Silly?  Yes, I know.  However, it was a HUGE deal when you are 13, wearing braces for the first time, half the size of the other girls, and going through adolescence.  

Then, there were the protectresses.  These loving women were some of the only friends I ever had.  They told me what I needed to hear rather than what I wanted.  They were a shoulder to cry on when things went wrong and had my back to protect me from the next storm.  But as I mentioned before, my boycrazy self couldn't see the truth and pushed these girls away thinking they were trying to swoop in to take my latest boy rather than being grateful for their words of kindness.
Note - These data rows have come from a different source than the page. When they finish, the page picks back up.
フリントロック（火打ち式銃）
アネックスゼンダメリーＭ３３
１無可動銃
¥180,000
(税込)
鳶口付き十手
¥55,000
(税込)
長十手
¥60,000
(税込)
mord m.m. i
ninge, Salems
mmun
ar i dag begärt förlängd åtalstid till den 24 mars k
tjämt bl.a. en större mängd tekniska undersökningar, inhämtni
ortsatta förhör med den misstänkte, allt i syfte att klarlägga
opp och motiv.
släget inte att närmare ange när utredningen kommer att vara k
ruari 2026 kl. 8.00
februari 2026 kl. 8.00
Once in college, I was thankful to be away from the cattiness that had laced my childhood.  I thought finally I was going to get away from the drama.  Much to my surprise, college wasn't much different.  My first couple of semesters were something I pretty much blocked from my head.  Being blinded by what I thought was actually the real deal, I allowed myself to be entirely consumed in playing house.  Girls didn't fit into my family.
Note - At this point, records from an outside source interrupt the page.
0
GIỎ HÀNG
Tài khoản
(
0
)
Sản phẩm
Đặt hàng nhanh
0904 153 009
Even as an adult I found myself next to the side choosers.  You know how it happens. You start dating someone, find other couples and friends to hang out with, split ways, and your friends are forced to choose between which "side" they will reside.  Unfortunately, I lost out on a lot of these friendships because I made little to no effort to nourish the relationship with them.
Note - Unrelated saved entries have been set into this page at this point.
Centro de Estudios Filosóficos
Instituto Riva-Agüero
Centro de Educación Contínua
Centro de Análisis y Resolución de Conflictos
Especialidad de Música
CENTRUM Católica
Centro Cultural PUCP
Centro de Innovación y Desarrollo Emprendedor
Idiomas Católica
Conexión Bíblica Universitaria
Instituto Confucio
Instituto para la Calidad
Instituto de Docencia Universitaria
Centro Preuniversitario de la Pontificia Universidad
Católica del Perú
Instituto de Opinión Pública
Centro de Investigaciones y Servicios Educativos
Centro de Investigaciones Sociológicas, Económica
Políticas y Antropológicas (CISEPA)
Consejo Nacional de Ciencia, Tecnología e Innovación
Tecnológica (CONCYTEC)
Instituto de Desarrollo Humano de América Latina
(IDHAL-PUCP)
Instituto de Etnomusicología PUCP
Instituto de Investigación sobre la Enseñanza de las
After finally settling down at the finish line of marriage with the love of my life, you would have thought things would have changed.  But, there were still obstacles of being at different stages in life with those around me.  The single friends did the single thing, the new couples were in the their own newlywed phase, the married folks were quickly starting a family, and I slowly lost the common threads that had tied me to each of my friends.

I cut ties.

After years of this uphill climb, I finally gained the perspective I needed.  On the other side of things, it is easy to see that God created us to be relational-something I pride teaching to others yet overlooked in my personal life.  I mean, let's be honest.  I am very selfish with my free time.  After years of living on separate schedules, the time I have with my husband now is incredibly sacred.  I know what I missed out on and value every second of time we get together.  Therefore, to share any amount of time with others is very difficult for me.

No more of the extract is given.